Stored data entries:
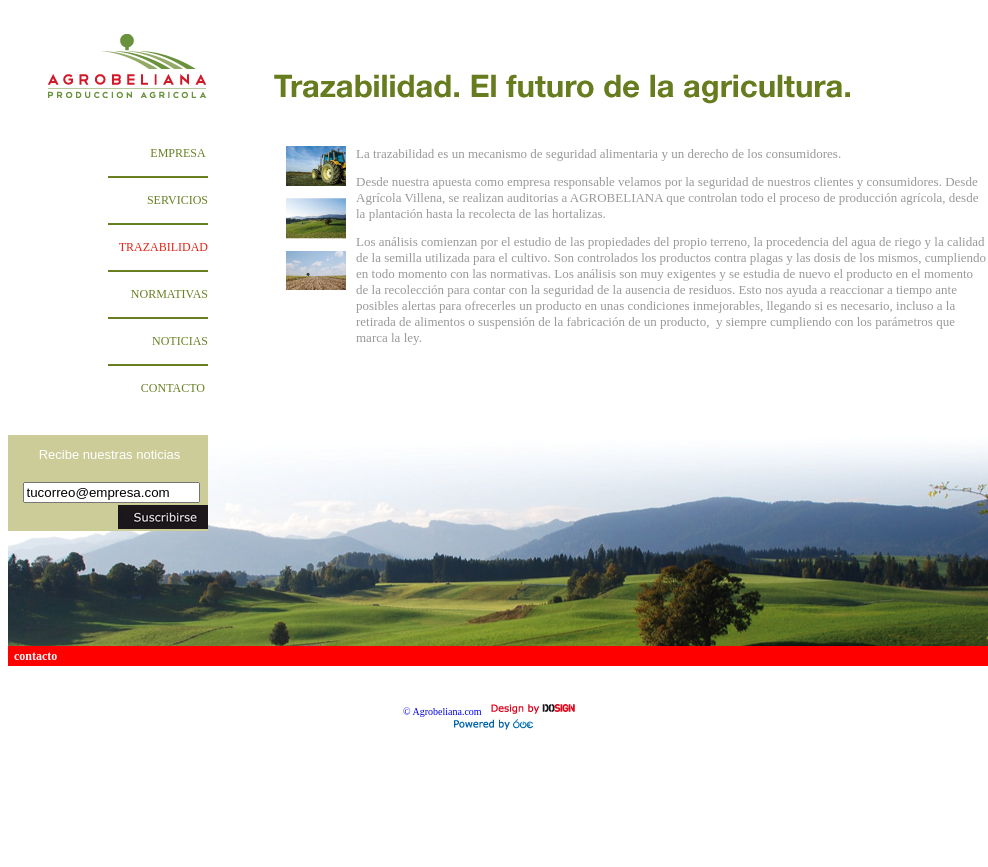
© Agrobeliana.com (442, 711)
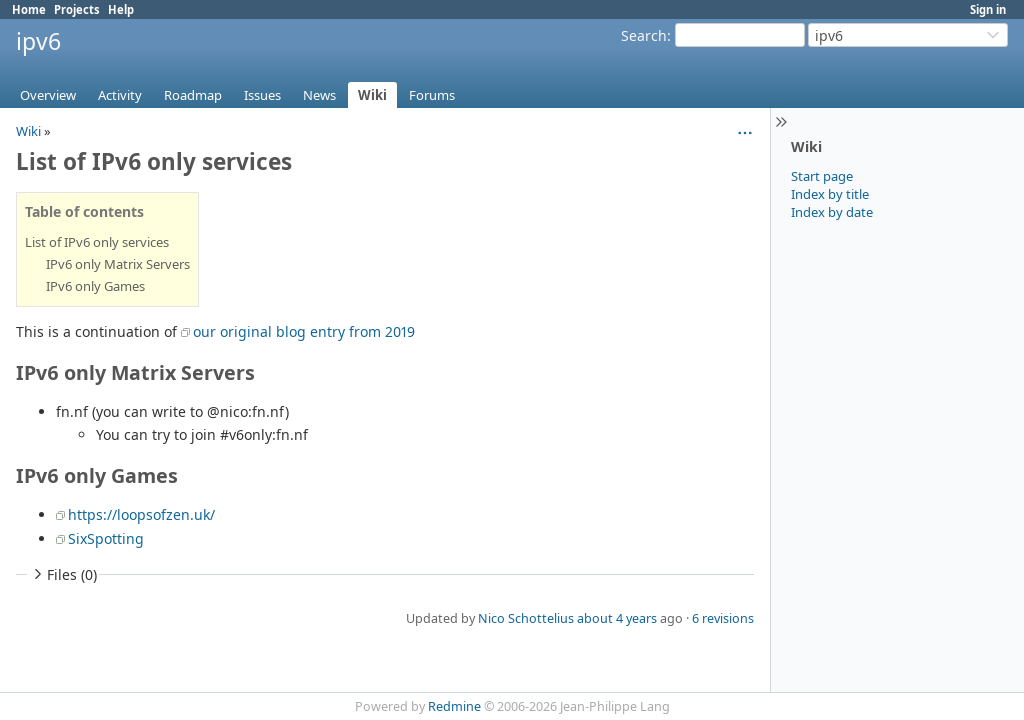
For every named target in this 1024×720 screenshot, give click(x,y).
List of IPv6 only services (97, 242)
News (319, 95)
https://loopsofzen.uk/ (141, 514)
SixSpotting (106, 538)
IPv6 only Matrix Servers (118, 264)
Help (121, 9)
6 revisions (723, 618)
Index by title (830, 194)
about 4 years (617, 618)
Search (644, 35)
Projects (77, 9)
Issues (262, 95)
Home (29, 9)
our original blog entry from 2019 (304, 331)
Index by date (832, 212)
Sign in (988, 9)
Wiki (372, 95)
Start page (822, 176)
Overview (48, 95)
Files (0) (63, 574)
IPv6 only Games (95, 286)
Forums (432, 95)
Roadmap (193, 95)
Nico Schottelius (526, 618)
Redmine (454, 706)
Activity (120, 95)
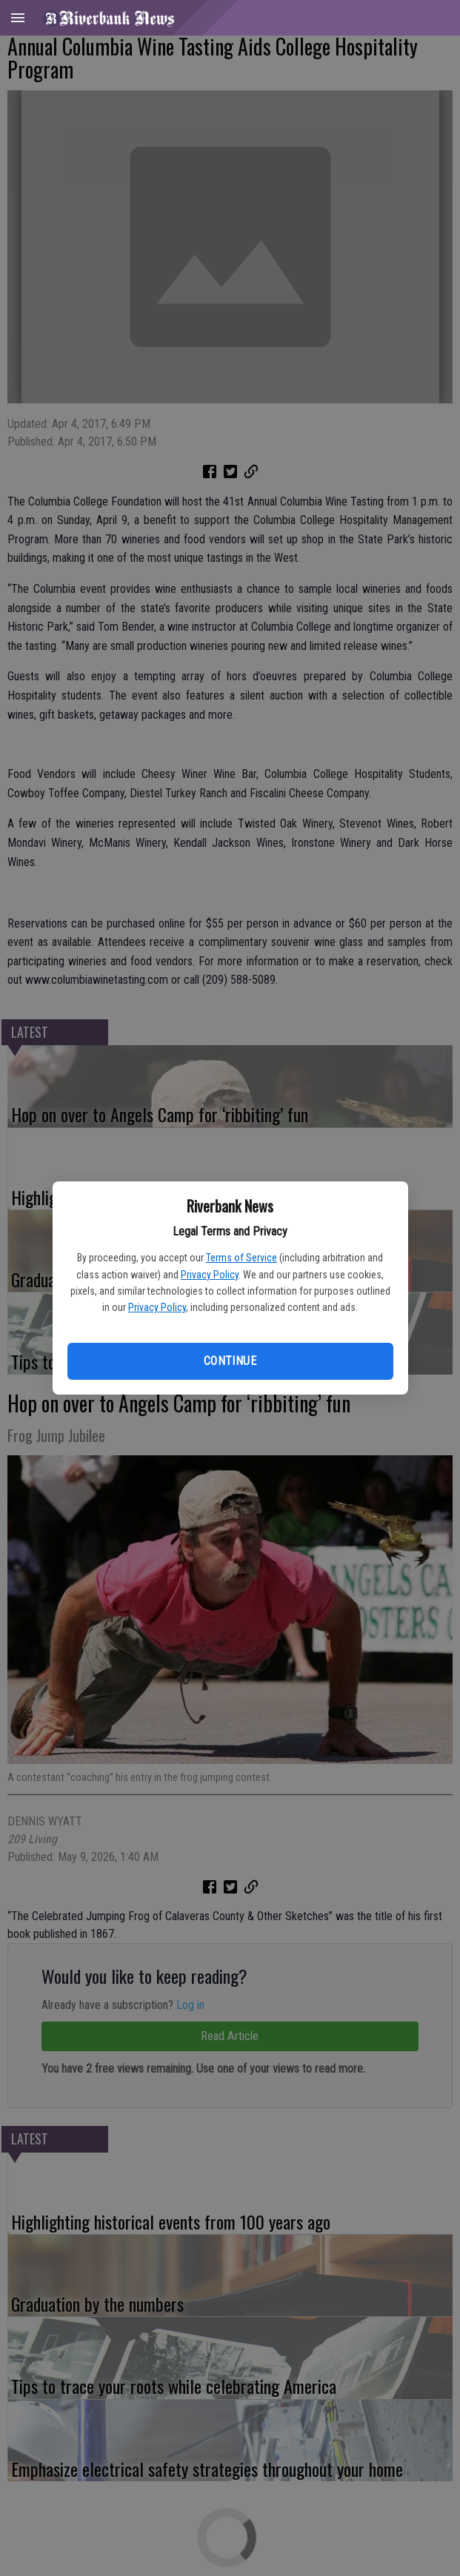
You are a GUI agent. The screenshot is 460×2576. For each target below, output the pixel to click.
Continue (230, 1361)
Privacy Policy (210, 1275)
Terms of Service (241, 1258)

== Your goal ==
Copy out all the records exactly, excluding pictures.

== Exercise solution ==
© Agrobeliana.com (442, 711)
For every named target in this 1024×720 screenshot, give click(x,y).
List of IPv6 only services (97, 242)
News (319, 95)
https://loopsofzen.uk/ (141, 514)
SixSpotting (106, 538)
IPv6 only Matrix Servers (118, 264)
Help (121, 9)
6 revisions (723, 618)
Index by title (830, 194)
about 4 years (617, 618)
Search (644, 35)
Projects (77, 9)
Issues (262, 95)
Home (29, 9)
our original blog entry from 2019 (304, 331)
Index by date (832, 212)
Sign in (988, 9)
Wiki (372, 95)
Start page (822, 176)
Overview (48, 95)
Files (0) (63, 574)
IPv6 only Games (95, 286)
Forums (432, 95)
Roadmap (193, 95)
Nico Schottelius (526, 618)
Redmine (454, 706)
Activity (120, 95)
You are a GUI agent. The screenshot is 460×2576. For each target below, output the pixel to click.
Continue (230, 1361)
Privacy Policy (210, 1275)
Terms of Service (241, 1258)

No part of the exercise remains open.